Four different soil samples were provided in this lab. Each soil sample was descried based on three different classification systems; visual classification, Unified Soil Classification System (USCS), and AASHTO for soil classification. All soil samples were received in a dry and disturbed condition. Table 1 shows the classification of each soil sample based on different classification systems. See Table A-1 IN Appendix A for detailed visual classifications.

Table 1: Soil Sample Classification Based on Different Classification Systems

Source: Each soil sample has been provided in a five gallon bucket with very low moisture content. No further information was provided.

Results:
The main purpose of this lab is to determine the Atterberg limits for different soil samples (liquid limit, plastic limit, and plasticity index etc.). The first step of this lab was to predict the Atterberg limits during the visual classification. Table 2 shows the estimated Atterberg limits for each sample based on the lab observation.

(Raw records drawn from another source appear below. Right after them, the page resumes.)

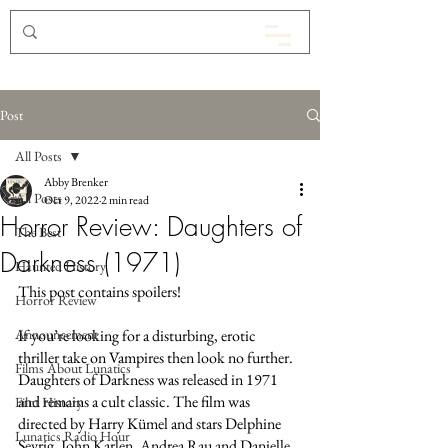
Post
All Posts
Abby Brenker
All Posts
Oct 9, 2022
2 min read
Horror Review: Daughters of
The Best
Darkness (1971)
Haunted History
This post contains spoilers!
Horror Review
Announcement
If you’re looking for a disturbing, erotic 
thriller take on Vampires then look no further. 
Films About Lunatics
Daughters of Darkness was released in 1971 
and remains a cult classic. The film was 
Film History
directed by Harry Kümel and stars Delphine 
Lunatics Radio Hour
Seyrig, John Karlen, Andrea Rau and Danielle 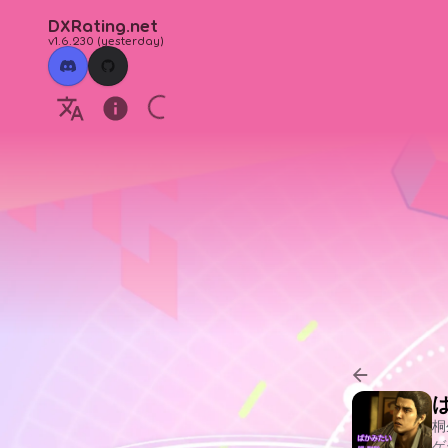
DXRating.net
v1.6.230
(
yesterday
)
ば
桐
ゲ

The second step of this lab was to determine the Atterberg limits by conducting scientific tests following American Society of Testing Materials ASTM. Table 2 shows the determined Atterberg limits for each sample based on scientific tests. The plastic limits for soil sample no.6 and sample No.7 could not be determined due to the crumbling of the soil threads before they reach an eighth inch diameter at any water content. The liquid limit for soil No.6 could not be obtained since the required number of blows to close the groove in Casagrande test did not reach 25 blows at any water content (the sample was either too wet or too brittle to behave as a liquid). See Appendix A and B for raw data sheets.

Table 2: The Estimated Atterberg Limits for Each Sample Based on the Lab Observation
Sample No.
Soil Name
Plastic Limit
Liquid Limit
Plasticity Index

2
Nora Moody Clay
20
40
20

3
Bentonite
75
400
325

6
Watermelon Sand
NON PLASTIC
25
N/A

7
N/A
NON PLASTIC
25
N/A

Table 3: The Determined Atterberg Limits for Each Sample Based on Scientific Tests
Sample No.
Soil Name
Plastic Limit
Liquid Limit
Plasticity Index
Flow Index
Toughness Index
2
Nora Moody Clay
23
42
19
-0.262
-73
3
Bentonite
71
407
336
-2.25
-149
6
Watermellon Sand
NON PLASTIC
LL could not be determined
N/A
N/A
N/A
7
N/A
NON PLASTIC
21
N/A
0.072
N/A

Test Procedure:
Refer to ASTM D 222 - 63 – Standard Test Method for Particle-Size Analysis of Soils

Refer to ASTM D 2487 – 00 – Standard Test Methods for Amount of Material in Soils Finer than the No. 200 (75-um)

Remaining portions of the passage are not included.